On components of stable connectivity of gradient-like diffeomorphisms of the 2-torus

TL;DR

This paper investigates the stable connectivity components of gradient-like diffeomorphisms on the 2-torus, showing that non-isotopic classes form finitely many such components distinguished by periodic data.

Contribution

It establishes that gradient-like diffeomorphisms of the 2-torus not isotopic to the identity split into finitely many stable connectivity components characterized by periodic data.

Findings

Non-isotopic gradient-like diffeomorphisms of the 2-torus form finitely many stable components.

Periodic data uniquely determines the stable connectivity component within each isotopy class.

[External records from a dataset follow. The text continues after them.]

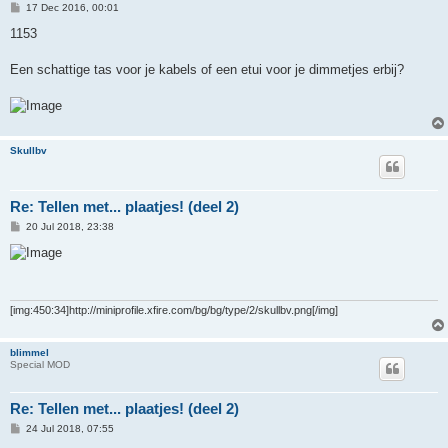
P
17 Dec 2016, 00:01
o
s
1153
t
Een schattige tas voor je kabels of een etui voor je dimmetjes erbij?
Skullbv
Re: Tellen met... plaatjes! (deel 2)
P
20 Jul 2018, 23:38
o
s
t
[img:450:34]http://miniprofile.xfire.com/bg/bg/type/2/skullbv.png[/img]
blimmel
Special MOD
Re: Tellen met... plaatjes! (deel 2)
P
24 Jul 2018, 07:55
o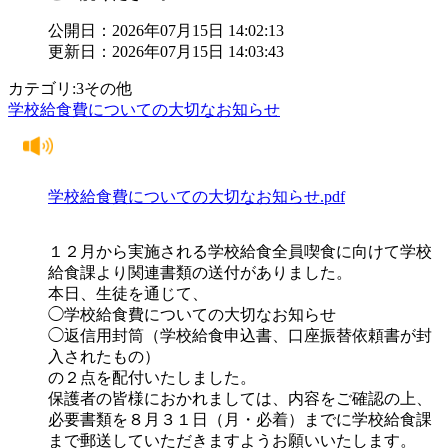
公開日：2026年07月15日 14:02:13
更新日：2026年07月15日 14:03:43
カテゴリ:3その他
学校給食費についての大切なお知らせ
学校給食費についての大切なお知らせ.pdf
１２月から実施される学校給食全員喫食に向けて学校
給食課より関連書類の送付がありました。
本日、生徒を通じて、
◯学校給食費についての大切なお知らせ
◯返信用封筒（学校給食申込書、口座振替依頼書が封
入されたもの）
の２点を配付いたしました。
保護者の皆様におかれましては、内容をご確認の上、
必要書類を８月３１日（月・必着）までに学校給食課
まで郵送していただきますようお願いいたします。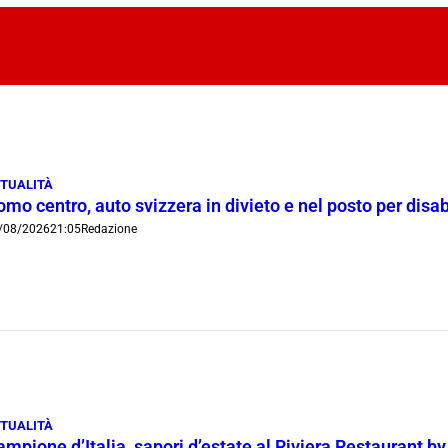
TUALITÀ
mo centro, auto svizzera in divieto e nel posto per disab
/08/2026
21:05
Redazione
TUALITÀ
mpione d’Italia, sapori d’estate al Riviera Restaurant b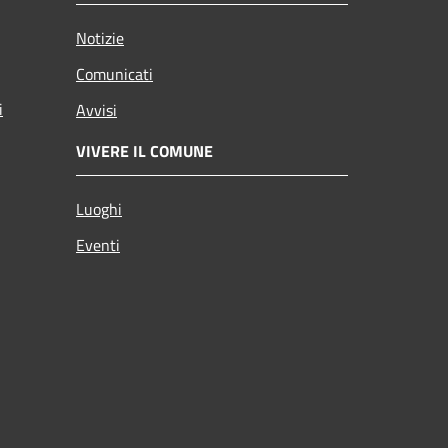
Notizie
Comunicati
i
Avvisi
VIVERE IL COMUNE
Luoghi
Eventi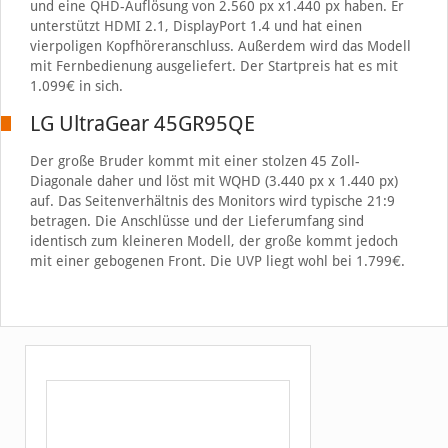
und eine QHD-Auflösung von 2.560 px x1.440 px haben. Er
unterstützt HDMI 2.1, DisplayPort 1.4 und hat einen
vierpoligen Kopfhöreranschluss. Außerdem wird das Modell
mit Fernbedienung ausgeliefert. Der Startpreis hat es mit
1.099€ in sich.
LG UltraGear 45GR95QE
Der große Bruder kommt mit einer stolzen 45 Zoll-
Diagonale daher und löst mit WQHD (3.440 px x 1.440 px)
auf. Das Seitenverhältnis des Monitors wird typische 21:9
betragen. Die Anschlüsse und der Lieferumfang sind
identisch zum kleineren Modell, der große kommt jedoch
mit einer gebogenen Front. Die UVP liegt wohl bei 1.799€.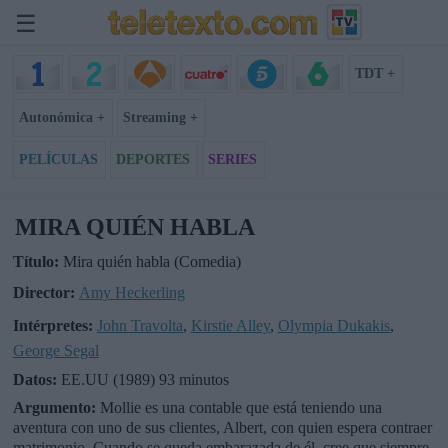
☰
TDT +
Autonómica +
Streaming +
PELÍCULAS
DEPORTES
SERIES
MIRA QUIÉN HABLA
Título:
Mira quién habla (Comedia)
Director:
Amy Heckerling
Intérpretes:
John Travolta
,
Kirstie Alley
,
Olympia Dukakis
,
George Segal
Datos:
EE.UU (1989) 93 minutos
Argumento:
Mollie es una contable que está teniendo una
aventura con uno de sus clientes, Albert, con quien espera contraer
matrimonio. Cuando se queda embarazada de él, cree que siempre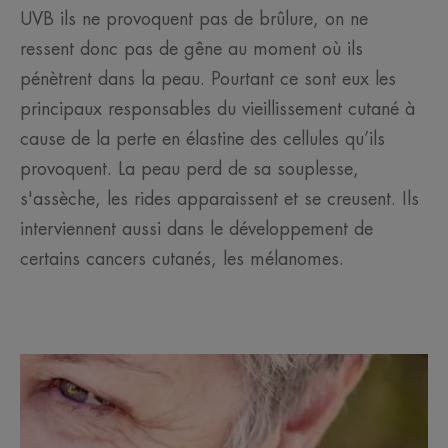
UVB ils ne provoquent pas de brûlure, on ne
ressent donc pas de gêne au moment où ils
pénètrent dans la peau. Pourtant ce sont eux les
principaux responsables du vieillissement cutané à
cause de la perte en élastine des cellules qu’ils
provoquent. La peau perd de sa souplesse,
s'assèche, les rides apparaissent et se creusent. Ils
interviennent aussi dans le développement de
certains cancers cutanés, les mélanomes.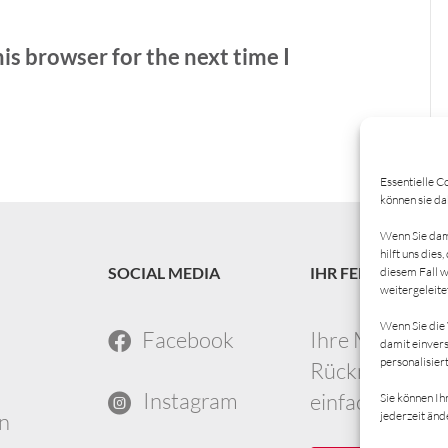
is browser for the next time I
Essentielle Co
können sie da
Wenn Sie dami
hilft uns die
SOCIAL MEDIA
IHR FEEDBACK
diesem Fall 
weitergeleite
Wenn Sie die 
Facebook
Ihre Meinung i
damit einvers
personalisier
Rückmeldung g
Instagram
einfach mein 
Sie können Ih
n
jederzeit änd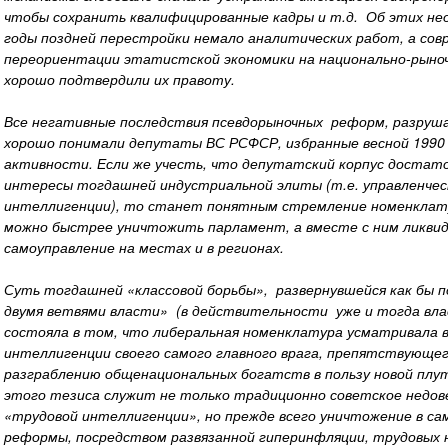
чтобы сохранить квалифицированные кадры и т.д. Об этих не
годы поздней перестройки немало аналитических работ, а со
переориентации этатистской экономики на национально-рыноч
хорошо подтвердили их правоту.
Все негативные последствия псевдорыночных реформ, разруш
хорошо понимали депутаты ВС РСФСР, избранные весной 1990 
активности. Если же учесть, что депутатский корпус достат
интересы тогдашней индустриальной элиты (т.е. управленческ
интеллигенции), то станет понятным стремление номенклату
можно быстрее уничтожить парламент, а вместе с ним ликвид
самоуправление на местах и в регионах.
Суть тогдашней «классовой борьбы», развернувшейся как бы
двумя ветвями власти» (в действительности уже и тогда влас
состояла в том, что либеральная номенклатура усматривала в
интеллигенции своего самого главного врага, препятствующег
разграблению общенациональных богатств в пользу новой пл
этого тезиса служит не только традиционно советское недов
«трудовой интеллигенции», но прежде всего уничтожение в са
реформы, посредством развязанной гиперинфляции, трудовых 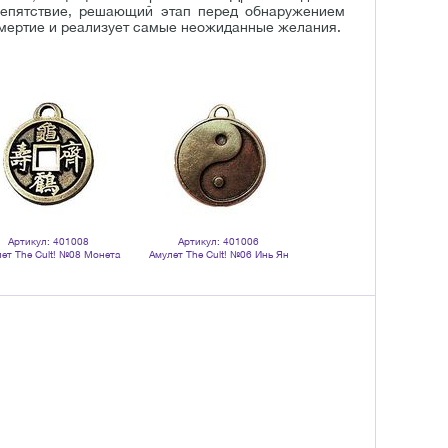
репятствие, решающий этап перед обнаружением
смертие и реализует самые неожиданные желания.
Артикул: 401008
Артикул: 401006
ет The Cult! №08 Монета
Амулет The Cult! №06 Инь Ян
Счастливой судьбы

Contrasts with the 2-sphere case, which has countably many components.

Abstract

Gradient-like diffeomorphisms of a closed surface $M^2$ are characterized by a finite hyperbolic limit set and the absence of intersections of invariant manifolds of distinct saddle points. In the case where such diffeomorphisms $f_0, f_1:M^2\to M^2$ are isotopic, they are connected by some arc $\{f_t:M^2\to M^2, t\in [0,1]\}$ in the space of diffeomorphisms. If every diffeomorphism of the arc has a finite limit set and the arc is stable (does not change its qualitative properties under small perturbations) in the space of diffeomorphisms, then $f_0,f_1$ are said to be {\it stably connected}. Thus, the set of isotopic diffeomorphisms splits into components of stable connectivity, of which there may, in general, be infinitely many. For instance, it is known that gradient-like diffeomorphisms of the 2-sphere (both orientation-preserving and orientation-reversing) consist of a countable number of stable connectivity components. Moreover, belonging to a particular component is uniquely determined by the periodic data of the diffeomorphism. In the present paper, we consider gradient-like diffeomorphisms of the 2-torus that are not isotopic to the identity. We establish that the set of such diffeomorphisms splits into a finite number of stable connectivity components. For each isotopy class, we define the periodic data of the diffeomorphism, which uniquely determine membership in a given component.